(Data under study)

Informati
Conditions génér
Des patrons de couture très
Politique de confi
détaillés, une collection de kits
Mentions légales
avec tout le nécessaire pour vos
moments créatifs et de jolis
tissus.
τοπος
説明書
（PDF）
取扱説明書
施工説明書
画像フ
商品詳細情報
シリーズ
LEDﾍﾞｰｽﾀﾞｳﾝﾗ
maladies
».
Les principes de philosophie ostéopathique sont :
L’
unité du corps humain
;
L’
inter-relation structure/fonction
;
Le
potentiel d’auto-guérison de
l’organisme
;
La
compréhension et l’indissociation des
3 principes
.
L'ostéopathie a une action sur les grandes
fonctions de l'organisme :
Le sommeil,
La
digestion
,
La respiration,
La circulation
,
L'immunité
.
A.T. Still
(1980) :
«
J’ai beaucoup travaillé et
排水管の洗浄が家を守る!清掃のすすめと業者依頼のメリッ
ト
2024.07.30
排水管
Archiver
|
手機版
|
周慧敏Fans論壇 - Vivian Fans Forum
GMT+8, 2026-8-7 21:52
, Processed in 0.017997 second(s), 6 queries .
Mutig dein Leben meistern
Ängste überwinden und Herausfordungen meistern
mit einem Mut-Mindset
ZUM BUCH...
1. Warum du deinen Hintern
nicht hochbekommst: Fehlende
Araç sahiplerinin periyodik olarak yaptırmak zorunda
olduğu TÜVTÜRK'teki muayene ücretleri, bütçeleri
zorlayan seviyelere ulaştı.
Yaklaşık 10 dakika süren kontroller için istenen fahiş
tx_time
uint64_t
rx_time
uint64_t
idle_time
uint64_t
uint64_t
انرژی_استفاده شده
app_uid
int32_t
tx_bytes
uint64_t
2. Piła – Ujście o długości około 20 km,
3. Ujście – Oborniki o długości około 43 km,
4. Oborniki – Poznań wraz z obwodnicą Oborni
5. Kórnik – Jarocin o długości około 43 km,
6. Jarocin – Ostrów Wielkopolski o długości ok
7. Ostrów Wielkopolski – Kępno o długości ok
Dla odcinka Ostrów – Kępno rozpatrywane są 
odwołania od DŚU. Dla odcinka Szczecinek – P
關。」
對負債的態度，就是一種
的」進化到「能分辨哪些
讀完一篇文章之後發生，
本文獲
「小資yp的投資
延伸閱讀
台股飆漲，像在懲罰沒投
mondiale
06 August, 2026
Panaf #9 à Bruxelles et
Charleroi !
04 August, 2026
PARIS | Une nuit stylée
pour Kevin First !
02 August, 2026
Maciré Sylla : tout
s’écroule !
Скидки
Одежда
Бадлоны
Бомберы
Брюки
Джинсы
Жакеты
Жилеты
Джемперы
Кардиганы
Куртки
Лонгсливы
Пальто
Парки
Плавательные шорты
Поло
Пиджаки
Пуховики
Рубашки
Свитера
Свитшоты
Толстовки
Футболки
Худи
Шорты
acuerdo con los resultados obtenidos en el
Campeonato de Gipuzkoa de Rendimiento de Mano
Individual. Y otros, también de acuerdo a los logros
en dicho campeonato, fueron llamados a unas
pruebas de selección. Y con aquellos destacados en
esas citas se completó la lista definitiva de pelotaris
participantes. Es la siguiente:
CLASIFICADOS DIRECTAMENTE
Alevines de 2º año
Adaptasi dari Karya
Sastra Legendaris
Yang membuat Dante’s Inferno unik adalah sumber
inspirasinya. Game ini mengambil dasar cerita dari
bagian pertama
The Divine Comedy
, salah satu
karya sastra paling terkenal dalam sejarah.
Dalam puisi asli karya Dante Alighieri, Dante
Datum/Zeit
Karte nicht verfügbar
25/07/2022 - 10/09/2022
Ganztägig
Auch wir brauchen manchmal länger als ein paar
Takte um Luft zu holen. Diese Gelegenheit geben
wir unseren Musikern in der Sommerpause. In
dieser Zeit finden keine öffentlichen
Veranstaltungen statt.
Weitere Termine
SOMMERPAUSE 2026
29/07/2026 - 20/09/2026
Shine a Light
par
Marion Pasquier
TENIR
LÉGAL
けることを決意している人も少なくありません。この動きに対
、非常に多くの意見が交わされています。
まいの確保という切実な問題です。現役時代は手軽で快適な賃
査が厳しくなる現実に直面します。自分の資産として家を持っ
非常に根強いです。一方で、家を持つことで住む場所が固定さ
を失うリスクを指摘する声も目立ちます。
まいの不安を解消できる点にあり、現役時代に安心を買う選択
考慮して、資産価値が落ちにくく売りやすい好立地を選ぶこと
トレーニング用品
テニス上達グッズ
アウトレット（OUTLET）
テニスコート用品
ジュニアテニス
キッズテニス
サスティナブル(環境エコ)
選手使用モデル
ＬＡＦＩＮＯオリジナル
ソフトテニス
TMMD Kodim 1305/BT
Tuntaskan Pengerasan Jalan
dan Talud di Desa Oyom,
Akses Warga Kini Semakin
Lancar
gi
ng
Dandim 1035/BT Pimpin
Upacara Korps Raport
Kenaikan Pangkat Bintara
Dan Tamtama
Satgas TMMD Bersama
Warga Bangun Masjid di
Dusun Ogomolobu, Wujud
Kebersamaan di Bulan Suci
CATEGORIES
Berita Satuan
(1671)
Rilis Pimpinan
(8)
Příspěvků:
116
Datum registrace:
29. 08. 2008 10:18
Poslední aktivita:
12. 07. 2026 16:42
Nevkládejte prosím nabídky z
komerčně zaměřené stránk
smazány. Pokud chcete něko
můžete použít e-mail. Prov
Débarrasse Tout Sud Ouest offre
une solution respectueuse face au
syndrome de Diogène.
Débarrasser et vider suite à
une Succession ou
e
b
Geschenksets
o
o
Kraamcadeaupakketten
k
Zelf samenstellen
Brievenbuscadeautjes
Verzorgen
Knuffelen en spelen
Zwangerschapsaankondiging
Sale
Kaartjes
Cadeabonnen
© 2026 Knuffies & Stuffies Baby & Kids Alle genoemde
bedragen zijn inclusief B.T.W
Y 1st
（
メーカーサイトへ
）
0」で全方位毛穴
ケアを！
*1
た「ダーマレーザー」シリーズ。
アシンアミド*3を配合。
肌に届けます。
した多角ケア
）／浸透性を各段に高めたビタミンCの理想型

(End Data under study)

- Task to carry out
Set aside each line above that includes the string "nicht" and report it.

- Result of this task
nicht hochbekommst: Fehlende
Karte nicht verfügbar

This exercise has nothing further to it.